■ WORK TO COMPLETE ■
The string "jističů" appears in some lines of the entries that follow; copy each such line.

■ SOURCE MATERIAL ■
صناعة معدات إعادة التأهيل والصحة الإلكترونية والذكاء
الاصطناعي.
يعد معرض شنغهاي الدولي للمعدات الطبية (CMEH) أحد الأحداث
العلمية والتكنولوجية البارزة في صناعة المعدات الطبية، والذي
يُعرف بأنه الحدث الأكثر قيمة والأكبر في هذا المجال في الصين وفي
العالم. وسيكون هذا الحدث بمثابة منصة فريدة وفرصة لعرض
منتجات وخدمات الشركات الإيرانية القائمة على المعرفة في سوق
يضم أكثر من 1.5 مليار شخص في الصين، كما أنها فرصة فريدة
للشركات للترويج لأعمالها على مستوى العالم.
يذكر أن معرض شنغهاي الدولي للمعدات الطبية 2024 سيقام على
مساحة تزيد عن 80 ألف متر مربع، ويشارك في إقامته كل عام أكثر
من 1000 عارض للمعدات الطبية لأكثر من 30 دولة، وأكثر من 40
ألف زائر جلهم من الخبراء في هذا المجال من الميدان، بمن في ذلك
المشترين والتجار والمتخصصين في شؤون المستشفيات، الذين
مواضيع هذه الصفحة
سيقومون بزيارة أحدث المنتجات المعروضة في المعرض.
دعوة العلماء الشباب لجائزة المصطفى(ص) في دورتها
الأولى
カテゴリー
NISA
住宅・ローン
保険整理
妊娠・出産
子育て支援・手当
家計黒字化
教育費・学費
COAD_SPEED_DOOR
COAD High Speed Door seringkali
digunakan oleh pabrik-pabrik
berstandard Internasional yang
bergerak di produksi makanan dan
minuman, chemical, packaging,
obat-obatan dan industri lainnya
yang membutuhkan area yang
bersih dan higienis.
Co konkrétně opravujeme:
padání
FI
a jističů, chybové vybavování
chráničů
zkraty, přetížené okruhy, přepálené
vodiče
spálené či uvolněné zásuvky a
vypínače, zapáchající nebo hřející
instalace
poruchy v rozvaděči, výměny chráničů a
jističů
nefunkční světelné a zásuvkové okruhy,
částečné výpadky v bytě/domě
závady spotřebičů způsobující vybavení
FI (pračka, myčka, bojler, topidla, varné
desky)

■ YOUR SOLUTION ■
a jističů, chybové vybavování
jističů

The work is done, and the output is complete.